SATELITNEWS.COM,LEBAK–Pemerintah Kabupaten Lebak terus berupaya merelokasi pedagang kaki lima (PKL) Jalan Sunan Kalijaga ke Pasar Semi, Desa Narimbang Mulya, Kecamatan Rangkasbitung. Wakil Bupati Lebak Amir Hamzah meminta semua semua pihak kompak.
Rencana relokasi tidak hanya terhadap PKL yang berada di Jalan Sunan Kalijaga, tapi juga PKL yang berada di Jalan Tirtayasa. Dua titik itu masuk relokasi lantaran dampak yang ditimbulkan kerap dikeluhkan pengguna jalan seperti kemacetan.
Guna menyukseskan program tersebut, selain sosialisasi turun ke lapangan Pemkab Lebak hingga saat ini terus melakukan sosialisasi secara masif ke para PKL tersebut dengan cara dipanggil ke kantor Pemkab Lebak.
Sosialisasi ini merupakan bagian dari upaya berkelanjutan Pemerintah Kabupaten Lebak untuk menciptakan penataan kawasan kota yang lebih tertib dan mendukung pertumbuhan ekonomi lokal.
“Kami mohon semua pihak dapat kompak. Relokasi ini bukan semata-mata untuk menertibkan, tapi juga untuk penataa kota dan menghidupkan pasar sebagai pusat ekonomi baru,” ujar Wabup Amir, Jumat (12/9/2025).
Amir menyatakan, bahwa dalam rencana penataan tersebut, pemerintah juga akan menyiapkan rekayasa lalu lintas agar aktivitas jual-beli tetap berjalan dan lancar.
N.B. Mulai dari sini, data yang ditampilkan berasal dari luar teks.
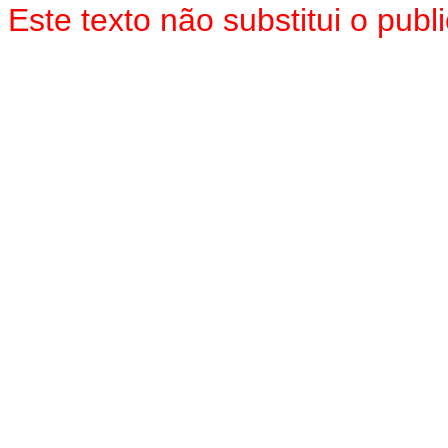
Este texto não substitui o pu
Selain itu, sebagai langkah konkret untuk menghidupkan kembali pasar tradisional, para aparatur sipil negara (ASN) Kabupaten Lebak akan didorong untuk berbelanja kebutuhan mereka di pasar.
“Jadi selain kita menyiapkan rekayasa lalulintas, kita juga akan mendorong para ASN di lingkungan Pemkab Lebak untuk berbelanja ke Pasar Semi,” katanya.
Salah seorang PKL Jalan Sunan Kajilaga yang namanya enggan mau disebutkan, berkeinginan pindah jika pemerinta benar-benar serius mendukung pasar tersebut.
Sebab, kata dia jika tidak diintervensi Pasar Semi yang merupakan pasa baru ini dipastikan sepi pembeli jika tidak ada rekayasa lalulintas.
“Pemkab kan janji juga dalam setahun kedepan membebaskan biaya retribusi. Di sini (Jalan Sunan Kalijaga) pengeluaran kita cukup besar karena yang mungut retrebusi itu banyak sehari bisa mencapai 20 sampai 30 ribu,” katanya.(mulyana)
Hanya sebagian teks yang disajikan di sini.